AWS has compared performance of AWS Inferentia vs. GPU instances for popular models, and reports lower cost for popular models: YOLOv4 model, OpenPose, and has provided examples for BERT and SSD for TensorFlow, MXNet and PyTorch. For real-time applications, AWS Inf1 instances are amongst the least expensive of all the acceleration options available on AWS and AWS Inferentia can deliver higher throughput at target latency and at lower cost compared to GPUs and CPUs. Ultimately your choice may depend on other factors discussed below.

2. AWS Inferentia supported models, operators and precisions

AWS Inferentia chip supports a fixed set of neural network operators exposed via the AWS Neuron SDK. When you compile a model to target AWS Inferentia using the AWS Neuron SDK, the compiler will check your model for supported operators for your framework. If an operator isn’t supported or if the compiler determines that a specific operator is more efficient to execute on CPU, it’ll partition the graph to include CPU partitions and AWS Inferentia partitions. The same is also true for Amazon Elastic Inference which we’ll discuss in the next section. If you’re using TensorFlow with AWS Inferentia here is a list of all TensorFlow ops accelerated on AWS Inferentia.

Custom operations will be part of CPU partitions and will run on the host instance’s CPU (Illustration by author)

If you trained your model in FP32 (single precision), AWS Neuron SDK compiler will automatically cast your FP32 model to BF16 to improve inference performance. If you instead, prefer to provide a model in FP16, either by training in FP16 or by performing post-training quantization, AWS Neuron SDK will directly use your FP16 weights. While INT8 is supported by the AWS Inferentia chip, the AWS Neuron SDK compiler currently does not provide a way to deploy with INT8 support.

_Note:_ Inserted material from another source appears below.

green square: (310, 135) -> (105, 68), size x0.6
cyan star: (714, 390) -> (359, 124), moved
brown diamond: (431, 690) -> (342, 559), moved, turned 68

3. AWS Inferentia flexibility and control over how Inferentia NeuronCores are used

In most cases, AWS Neuron SDK makes AWS Inferentia really easy to use. A key difference in the user experience of using AWS Inferentia and GPUs is that AWS Inferentia lets you have more control over how each core is used.

AWS Neuron SDK supports two ways to improve performance by utilizing all the NeuronCores: (1) batching and (2) pipelining. Since the AWS Neuron SDK compiler is an ahead-of-time compiler, you have to enable these options explicitly during the compilation stage.

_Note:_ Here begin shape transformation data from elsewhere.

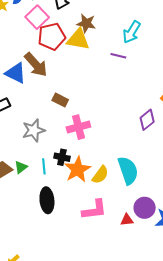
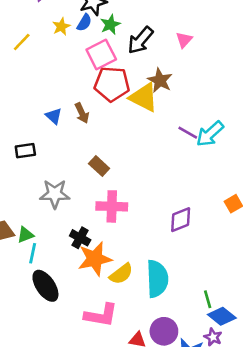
cyan arrow: (132, 32) -> (210, 134), moved
brown arrow: (36, 65) -> (82, 113), size x0.6
blue triangle: (16, 73) -> (54, 116), size x0.6
purple diamond: (147, 120) -> (181, 220), moved
cyan line: (44, 166) -> (33, 253), moved
black ellipse: (47, 200) -> (45, 286), turned -45

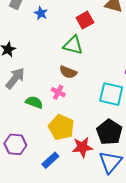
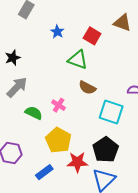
blue star: (41, 13) -> (57, 32), moved
red square: (85, 20) -> (92, 36), turned -36
brown semicircle: (68, 72) -> (87, 88), moved

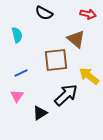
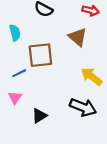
brown square: (56, 60) -> (40, 55), moved
black arrow: (66, 95) -> (83, 107), moved, turned 65

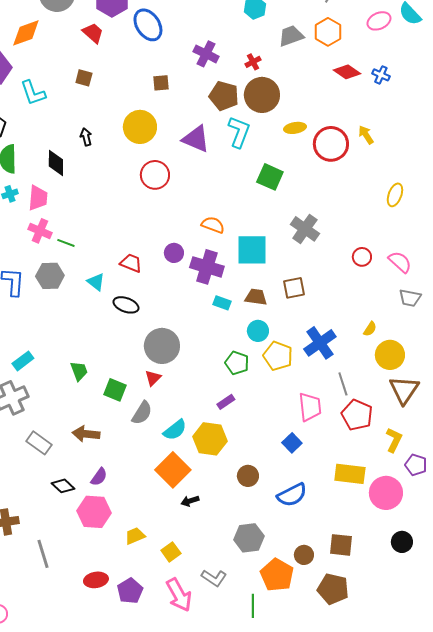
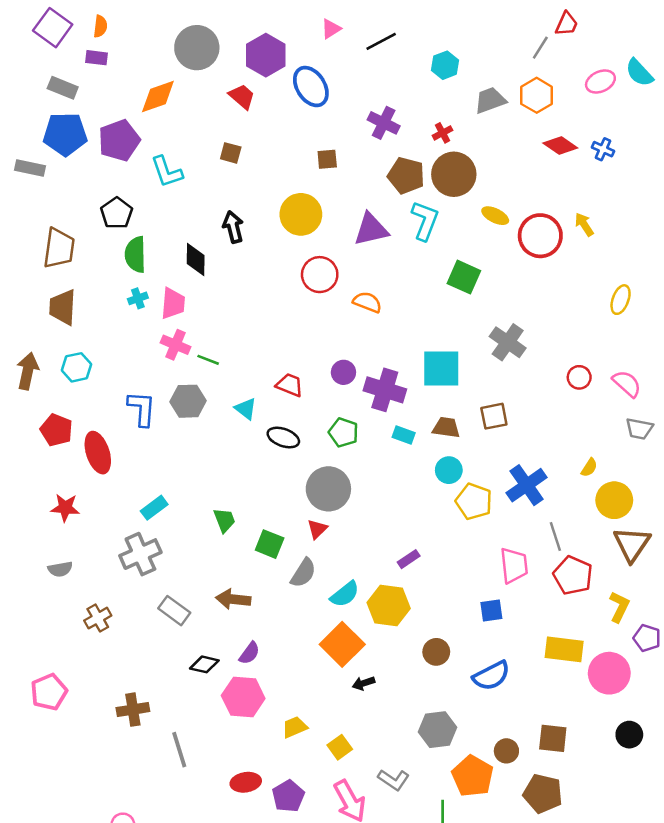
yellow ellipse: (295, 128) -> (495, 216), turned 35
black arrow: (86, 137) -> (233, 227), size x1.4
purple triangle: (196, 139) -> (371, 229), turned -36
orange semicircle: (213, 225) -> (367, 302), moved
green pentagon: (237, 363) -> (343, 432), moved
blue square: (292, 443) -> (491, 611), turned 36
black diamond: (63, 486) -> (204, 664), turned -30

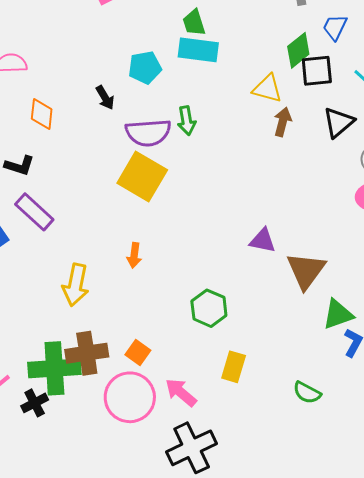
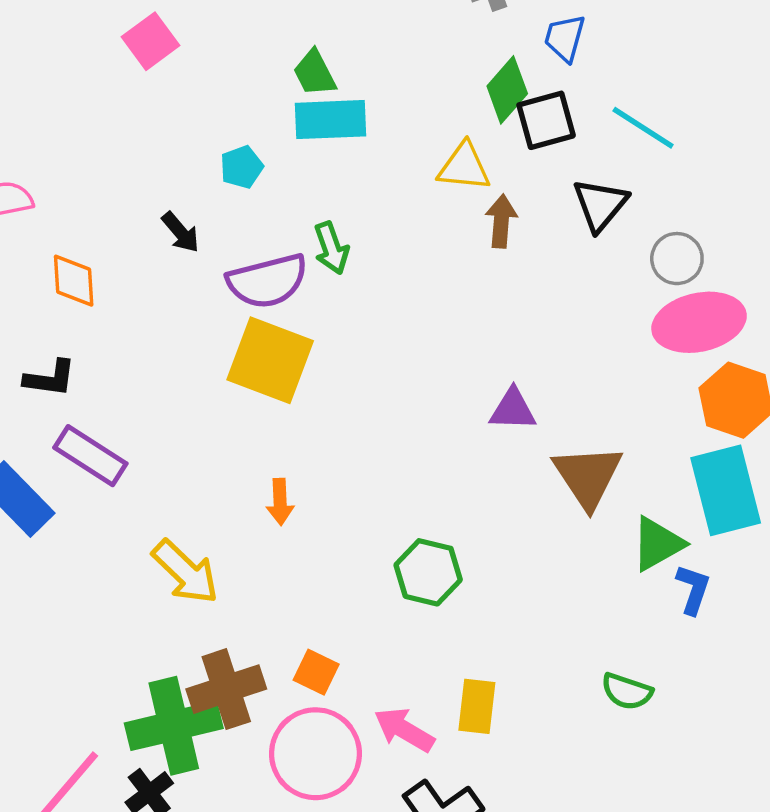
cyan pentagon: (145, 68) -> (242, 167), size x0.7
purple triangle: (263, 240) -> (513, 410), moved
yellow arrow: (76, 285) -> (185, 572), turned -48
yellow rectangle: (234, 367) -> (477, 706), moved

Let’s take a look at what these are and how these work.

a. Use batching to maximize throughput for larger batch sizes

When you compile a model with AWS Neuron SDK compiler with batch_size, greater than one, batching is enabled. During inference your model weights are stored in external memory, and as forward pass is initiated, a subset of layer weights, as determined by the neuron runtime, is copied to the on-chip cache. With the weights of this layer on the cache, forward pass is computed on the entire batch.

(Illustration by author)

After that the next set of layer weights are loaded into the cache, and the forward pass is computed on the entire batch. This process continues until all weights are used for inference computations. Batching allows for better amortization of the cost of reading weights from the external memory by running inference on large batches when the layers are still in cache.

All of this happens behind the scenes and as a user, you just have to set a desired batch size using an example input, during compilation.

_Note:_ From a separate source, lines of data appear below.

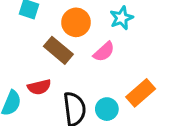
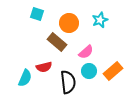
pink semicircle: (104, 52) -> (86, 52), moved
cyan circle: (107, 109) -> (89, 71), moved

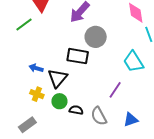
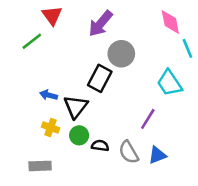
black rectangle: (78, 56) -> (100, 78), turned -70
blue triangle: (131, 120) -> (157, 155), moved
gray rectangle: (27, 125) -> (40, 166), turned 36

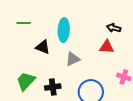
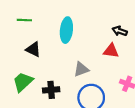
black triangle: (43, 47) -> (33, 49), moved
gray triangle: (73, 59) -> (81, 69), moved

Even though batch size is set at the compilation phase, with dynamic batching enabled, the model can accept variable sized batches. Internally the neuron runtime will break down the user batch size into compiled batch sizes and run inference.

b. Using pipelining to improve latency by caching the model across multiple NeuronCores

During batching, model weights are loaded to the on-chip cache from the external memory layer by layer. With pipelining, you can load the entire model weights into the on-chip cache of multiple cores. This can reduce the latency since the neuron runtime does not have to load the weights from external memory. Again all of this happens behind the scenes, as a user you just set the desired number of cores using —-num-neuroncores during the compilation phase.

(Illustration by author)

Batching and pipelining can be used together. However, you have to try different combinations of pipelining cores and compiled batch sizes to determine what works best for your model.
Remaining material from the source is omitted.